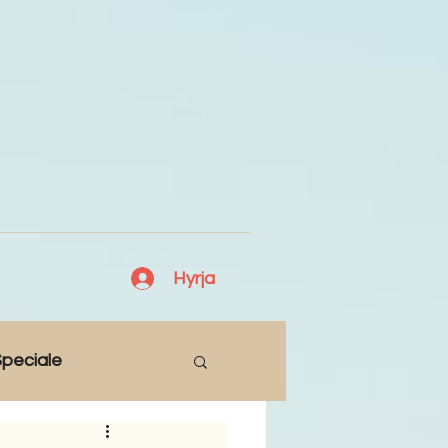
Hyrja
peciale
Lajme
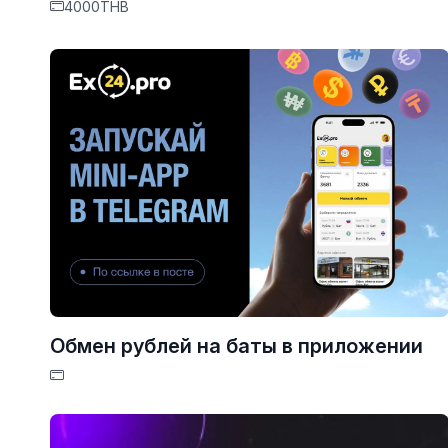
4000THB
Обмен рублей на баты в приложении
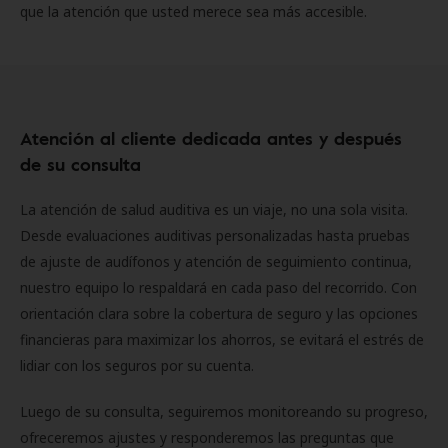
que la atención que usted merece sea más accesible.
Atención al cliente dedicada antes y después
de su consulta
La atención de salud auditiva es un viaje, no una sola visita.
Desde evaluaciones auditivas personalizadas hasta pruebas
de ajuste de audífonos y atención de seguimiento continua,
nuestro equipo lo respaldará en cada paso del recorrido. Con
orientación clara sobre la cobertura de seguro y las opciones
financieras para maximizar los ahorros, se evitará el estrés de
lidiar con los seguros por su cuenta.
Luego de su consulta, seguiremos monitoreando su progreso,
ofreceremos ajustes y responderemos las preguntas que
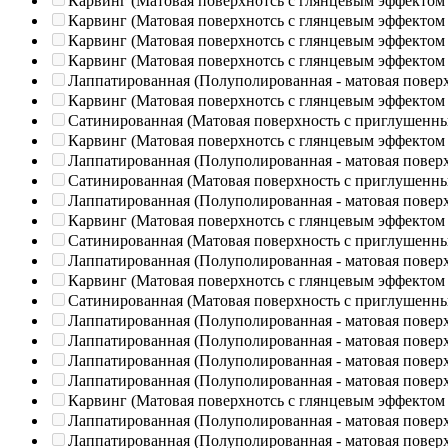
Карвинг (Матовая поверхнотсь с глянцевым эффектом
Карвинг (Матовая поверхнотсь с глянцевым эффектом
Карвинг (Матовая поверхнотсь с глянцевым эффектом
Карвинг (Матовая поверхнотсь с глянцевым эффектом
Лаппатированная (Полуполированная - матовая повер
Карвинг (Матовая поверхнотсь с глянцевым эффектом
Сатинированная (Матовая поверхность с приглушенн
Карвинг (Матовая поверхнотсь с глянцевым эффектом
Лаппатированная (Полуполированная - матовая повер
Сатинированная (Матовая поверхность с приглушенн
Лаппатированная (Полуполированная - матовая повер
Карвинг (Матовая поверхнотсь с глянцевым эффектом
Сатинированная (Матовая поверхность с приглушенн
Лаппатированная (Полуполированная - матовая повер
Карвинг (Матовая поверхнотсь с глянцевым эффектом
Сатинированная (Матовая поверхность с приглушенн
Лаппатированная (Полуполированная - матовая повер
Лаппатированная (Полуполированная - матовая повер
Лаппатированная (Полуполированная - матовая повер
Лаппатированная (Полуполированная - матовая повер
Карвинг (Матовая поверхнотсь с глянцевым эффектом
Лаппатированная (Полуполированная - матовая повер
Лаппатированная (Полуполированная - матовая повер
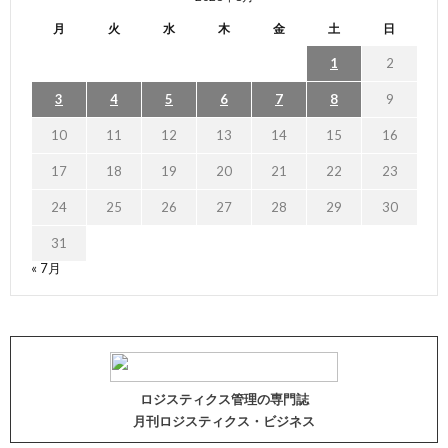
月
火
水
木
金
土
日
1
2
3
4
5
6
7
8
9
10
11
12
13
14
15
16
17
18
19
20
21
22
23
24
25
26
27
28
29
30
31
« 7月
ロジスティクス管理の専門誌
月刊ロジスティクス・ビジネス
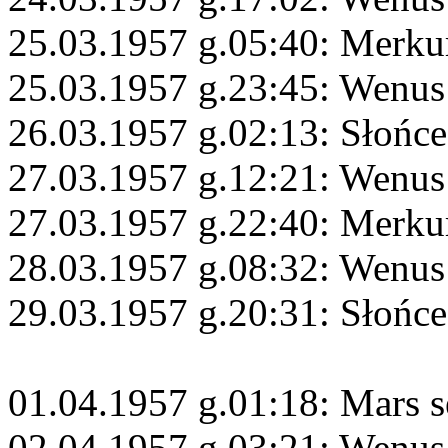
25.03.1957 g.05:40: Merku
25.03.1957 g.23:45: Wenus
26.03.1957 g.02:13: Słońce
27.03.1957 g.12:21: Wenu
27.03.1957 g.22:40: Merku
28.03.1957 g.08:32: Wenus
29.03.1957 g.20:31: Słońc
01.04.1957 g.01:18: Mars s
02.04.1957 g.03:21: Wenus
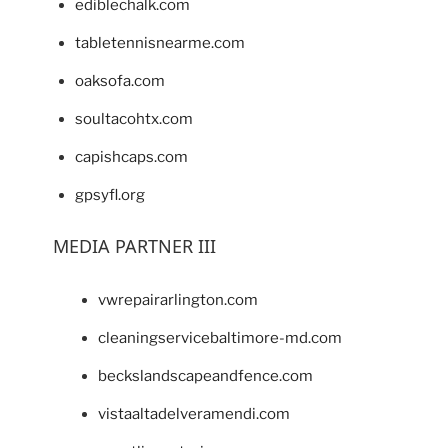
ediblechalk.com
tabletennisnearme.com
oaksofa.com
soultacohtx.com
capishcaps.com
gpsyfl.org
MEDIA PARTNER III
vwrepairarlington.com
cleaningservicebaltimore-md.com
beckslandscapeandfence.com
vistaaltadelveramendi.com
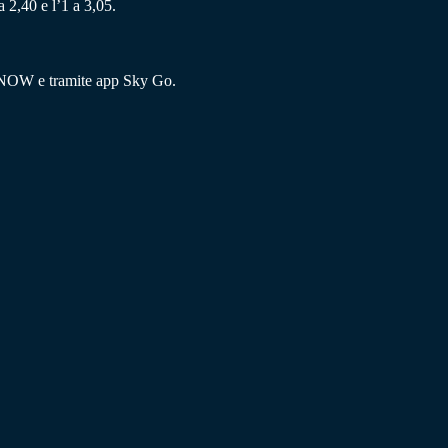
a 2,40 e l’1 a 3,05.
su NOW e tramite app Sky Go.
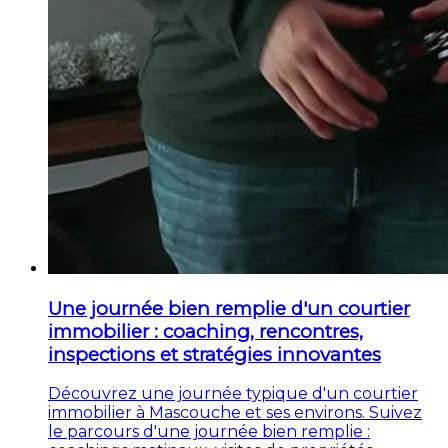
Une journée bien remplie d'un courtier
immobilier : coaching, rencontres,
inspections et stratégies innovantes
Découvrez une journée typique d'un courtier
immobilier à Mascouche et ses environs. Suivez
le parcours d'une journée bien remplie :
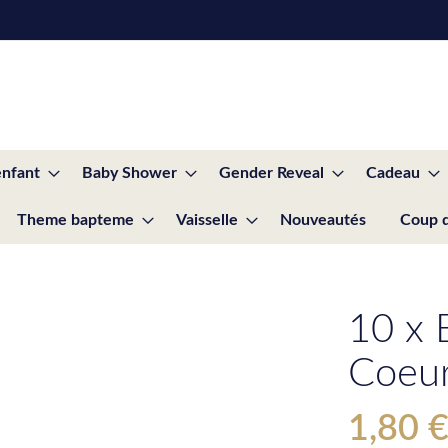
enfant
Baby Shower
Gender Reveal
Cadeau
Theme bapteme
Vaisselle
Nouveautés
Coup 
10 x 
Coeur
1,80 
Special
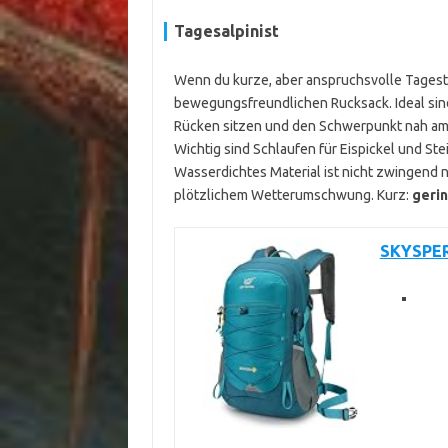
Tagesalpinist
Wenn du kurze, aber anspruchsvolle Tagest
bewegungsfreundlichen Rucksack. Ideal sind
Rücken sitzen und den Schwerpunkt nah am 
Wichtig sind Schlaufen für Eispickel und Ste
Wasserdichtes Material ist nicht zwingend n
plötzlichem Wetterumschwung. Kurz:
gerin
SKYSPER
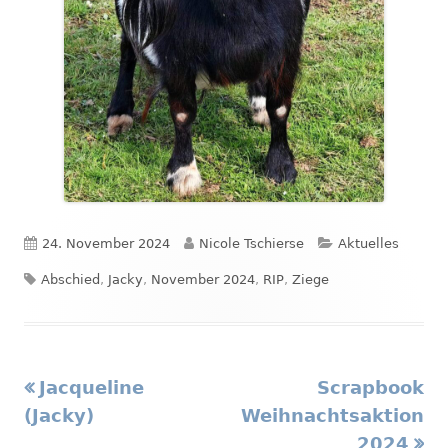
Veröffentlicht
Autor
Kategorien
24. November 2024
Nicole Tschierse
Aktuelles
Schlagwörter
am
Abschied
,
Jacky
,
November 2024
,
RIP
,
Ziege
Vorheriger
Nächster
Jacqueline
Scrapbook
Beitragsnavigation
Beitrag:
Beitrag
(Jacky)
Weihnachtsaktion
2024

Activity
Restate the data word for word from its first line through the line with "orientación clara sobre", leaving out any picture along the way.

Task response
Hyrja
peciale
Lajme
4000THB
Обмен рублей на баты в приложении
que la atención que usted merece sea más accesible.
Atención al cliente dedicada antes y después
de su consulta
La atención de salud auditiva es un viaje, no una sola visita.
Desde evaluaciones auditivas personalizadas hasta pruebas
de ajuste de audífonos y atención de seguimiento continua,
nuestro equipo lo respaldará en cada paso del recorrido. Con
orientación clara sobre la cobertura de seguro y las opciones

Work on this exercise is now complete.